A blocky family home with wooden siding in need of repair.

“I was driving roofing supplies out someplace near Beckett.” A bald man with a prominent nose. His shrewish wife was waiting in the kitchen for us to finish. “I’ve got the work schedule; the customer might be able to say when I was there, if that’s any help. I heard about what happened. You any closer to catching the guy?”

Dreary apartment building that smelled like old coffee.

“So am I suspect or something? Shouldn’t my lawyer be here?” Stick-thin guy well into his fifties. He shrugged. “It doesn’t matter, I guess. It’s not like I’ve done anything. Come on in.”

A scruffy little office above a thrift store.

“No, I was at my sister’s place in New Hampshire. But I’ve seen this case on the news, and I’ve got a theory you might be interested in…”

An anonymous small house in Fall River.

“Yeah?” said Cody Williams. “What do you want?”

 His home was a narrow two-story house with a square patch of slightly ragged greenery that passed for a front yard.
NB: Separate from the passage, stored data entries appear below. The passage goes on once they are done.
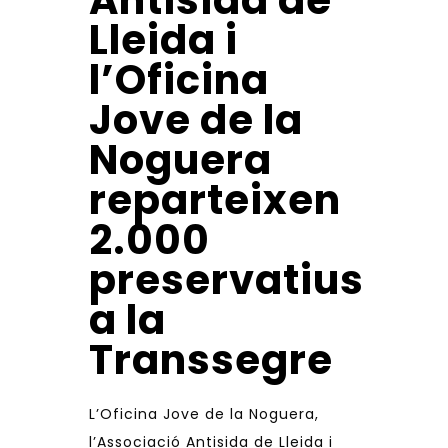
Antisida de
Lleida i
l’Oficina
Jove de la
Noguera
reparteixen
2.000
preservatius
a la
Transsegre
L’Oficina Jove de la Noguera,
l’Associació Antisida de Lleida i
A few shrubs, some flowers, all starting to grow rampant. An unmarked white van sat on the driveway. When Williams — a pale, wiry guy with long curly hair tied back in a ponytail, wearing a grey T-shirt and jogging pants — opened the door, a wash of warm stale air, moist and acrid, flowed past him. The slick skin reek of old sweat. Older scents embedded in the fabric of the house itself. My nostrils recoiled, but I tried not to show it.